===== Provided records =====

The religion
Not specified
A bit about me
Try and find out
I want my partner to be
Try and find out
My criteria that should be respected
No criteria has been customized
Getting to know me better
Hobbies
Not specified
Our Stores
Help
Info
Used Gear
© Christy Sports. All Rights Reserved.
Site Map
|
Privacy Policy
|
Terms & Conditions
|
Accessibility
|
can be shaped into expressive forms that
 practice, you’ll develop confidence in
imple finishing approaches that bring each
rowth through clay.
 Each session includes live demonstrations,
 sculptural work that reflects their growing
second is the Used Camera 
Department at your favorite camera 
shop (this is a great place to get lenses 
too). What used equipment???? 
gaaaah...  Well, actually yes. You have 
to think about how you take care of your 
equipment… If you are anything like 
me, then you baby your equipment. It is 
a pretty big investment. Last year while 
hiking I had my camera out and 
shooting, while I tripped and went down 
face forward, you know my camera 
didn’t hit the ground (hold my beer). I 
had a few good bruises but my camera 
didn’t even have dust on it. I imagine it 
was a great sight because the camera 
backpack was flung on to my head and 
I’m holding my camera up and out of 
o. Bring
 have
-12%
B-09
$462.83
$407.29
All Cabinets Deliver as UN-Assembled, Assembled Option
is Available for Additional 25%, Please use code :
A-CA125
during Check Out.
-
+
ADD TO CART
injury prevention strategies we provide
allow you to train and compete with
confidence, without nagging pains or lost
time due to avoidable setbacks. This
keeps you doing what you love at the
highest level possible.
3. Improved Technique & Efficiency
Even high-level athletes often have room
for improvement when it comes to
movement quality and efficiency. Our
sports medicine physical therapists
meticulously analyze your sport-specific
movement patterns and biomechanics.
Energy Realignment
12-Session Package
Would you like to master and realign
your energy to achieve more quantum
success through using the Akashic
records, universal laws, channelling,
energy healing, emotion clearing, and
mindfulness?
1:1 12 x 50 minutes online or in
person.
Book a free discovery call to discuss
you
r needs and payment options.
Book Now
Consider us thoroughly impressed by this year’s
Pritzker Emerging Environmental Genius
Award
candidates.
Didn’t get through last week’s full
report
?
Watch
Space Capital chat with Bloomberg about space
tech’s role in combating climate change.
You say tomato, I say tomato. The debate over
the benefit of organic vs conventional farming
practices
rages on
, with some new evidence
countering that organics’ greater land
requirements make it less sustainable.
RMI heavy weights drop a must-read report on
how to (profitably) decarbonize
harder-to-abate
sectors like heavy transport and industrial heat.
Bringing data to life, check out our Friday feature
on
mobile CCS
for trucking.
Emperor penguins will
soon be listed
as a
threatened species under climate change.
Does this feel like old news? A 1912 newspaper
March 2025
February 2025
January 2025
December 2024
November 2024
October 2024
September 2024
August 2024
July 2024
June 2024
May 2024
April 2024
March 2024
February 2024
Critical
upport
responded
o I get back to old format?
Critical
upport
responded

=====

Return the lines above that include the string "report".

--- Result of this exercise ---
report
RMI heavy weights drop a must-read report on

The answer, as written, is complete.